A library for web scraping in Ruby. Web scraping is a technology that automatically extracts desired data and sentences from homepages. As a mechanism, the target data is extracted by looking at the html structure of the homepage and specifying the html tags and attributes that can specify the desired data.
The basic way to write the scraping code is as follows.
scraping.rb
require 'open-uri' #Library for loading the url of the page you want to scrape
require 'nokogiri' #Nokogiri library
#Read url
url = URI.open('https://Target page url')
#Read the html of the url destination page and Nokogiri::HTML::Convert to Document class
doc = Nokogiri::HTML(url)
By performing various operations on this doc, you can extract only the data of a specific part in html.
Suppose you want to scrape a page like this:
<html>
<head><title>Favorite movie</title></head>
<body>
<h3>movies</h3>
<div class="movies">
<div>
<h3 class="title">In the sky of the show shank</h3>
<p>Human drama</p>
<p id="year">1994</p>
</div>
</div>
<div class="movies">
<div>
<h3 class="title">Star Wars</h3>
<p>SF</p>
<p id="year">1977</p>
</div>
</div>
</body>
</html>
The css method is a method of the Nokogiri :: HTML :: Document class, and by giving a css selector as an argument, all the elements that satisfy it are extracted. If there are more than one, you will get an array containing all the relevant elements. (Strictly speaking, the Nokogiri :: XML :: NodeSet class, not an array). If no such element is found, an empty array is returned.
doc.css("h3") #Specified by tag
# >> [ <h3>movies</h3>, <h3 class="title">In the sky of the show shank</h3>, <h3 class="title">Star Wars</h3>]
doc.css(".title") #Specified by class
# >> [<h3 class="title">In the sky of the show shank</h3>, <h3 class="title">Star Wars</h3>]
doc.css("#year") #Specified by id
# >> [<p id="year">1994</p>, <p id="year">1977</p>]
doc.css("h1") #Specify no element
# >> []
There is also an extraction method that uses a similar css selector called at_css. This, unlike the css method, returns only the first element that gets caught, even if there are multiple matches. Also, unlike the css method, nil is returned if the target element is not found.
doc.at_css("h3") #Specified by tag
# >> <h3>movies</h3>
doc.at_css(".title") #Specified by class
# >> <h3 class="title">In the sky of the show shank</h3>
doc.at_css("#year") #Specified by id
# >> <p id="year">1994</p>
doc.at_css("h1") #Specify no element
# >> nil
Depending on the html structure of the page, it may not be possible to specify the desired data with one specification. At that time, you can also specify the following selector.
doc.css(".movies h3") #If you separate it with a half-width space,.Extract all h3 tags under the movies class
# >> [<h3 class="title">In the sky of the show shank</h3>, <h3 class="title">Star Wars</h3>]
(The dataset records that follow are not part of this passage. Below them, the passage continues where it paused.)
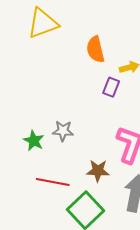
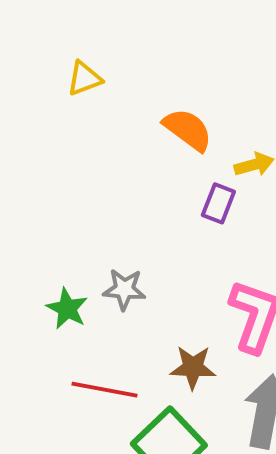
yellow triangle: (43, 23) -> (84, 79), size x0.6
orange semicircle: (95, 49) -> (188, 130), turned 140

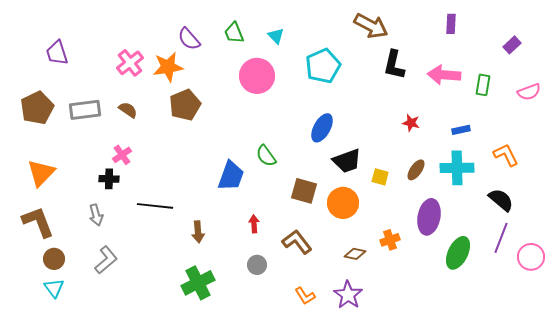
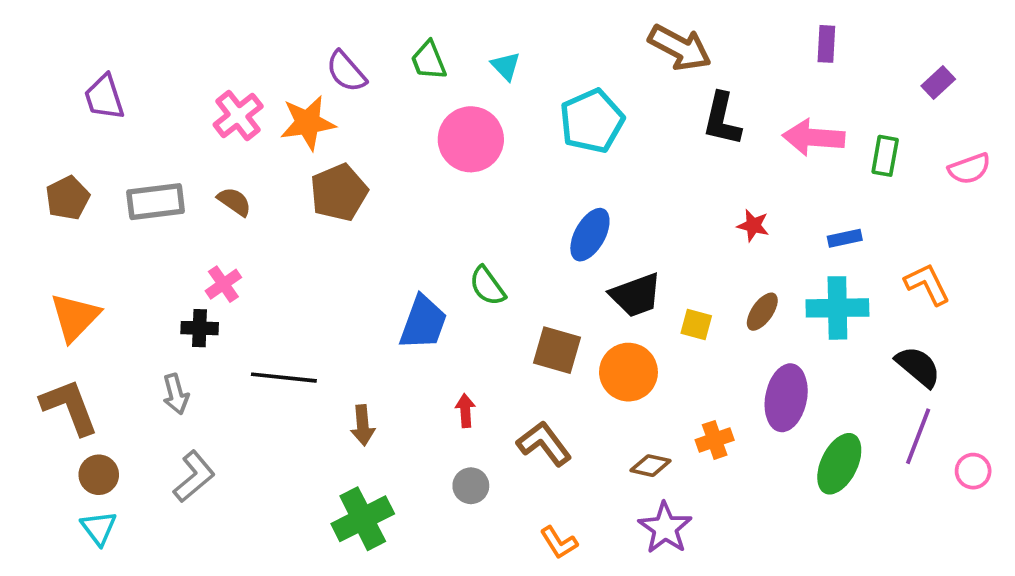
brown pentagon: (37, 108) -> (68, 198), size x0.7
pink circle: (531, 257) -> (973, 471), size x0.7
purple star: (348, 295) -> (665, 528), moved

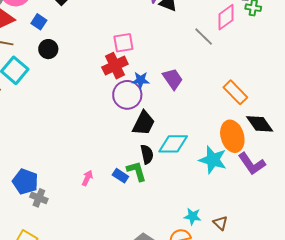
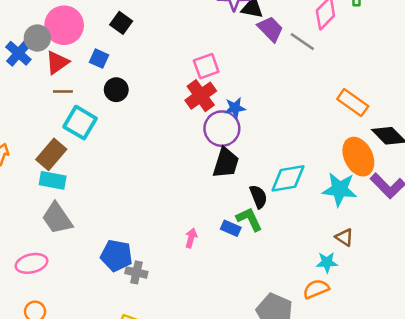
purple trapezoid: (173, 79) -> (270, 29), moved
black trapezoid: (144, 123) -> (226, 163), moved
brown triangle: (220, 223) -> (344, 237), moved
doc.css(".movies > h3") # >When separated by.Extract the h3 tag directly under the movies class
# >> [<h3 class="title">In the sky of the show shank</h3>, <h3 class="title">Star Wars</h3>]
doc.css("h3 + p") # +When separated by, the element p immediately after parallel with the h3 tag is extracted.
# >> [<p>Human drama</p>, <p>SF</p>]
doc.css("h3 ~ p") # ~When separated by, the element p after that parallel to the h3 tag is extracted.
# >> [<p>Human drama</p>,<p id="year">1994</p>, <p>SF</p>, <p id="year">1977</p>]
You can also specify it in text.
doc.css("h3:contains('Star Wars')") # :contains('String')If you give, you can search the text.
# >> <h3 class="title">Star Wars</h3>
Although not explained this time, one element obtained is an object of the Nokogiri :: XML :: Element class, from which you can extract text and get the url specified by the a tag. I will. Since the method of specifying the css selector differs depending on the target html structure and what kind of data you want, it is difficult to pattern everything into an article. Let's extract the desired data by combining the specification methods introduced this time.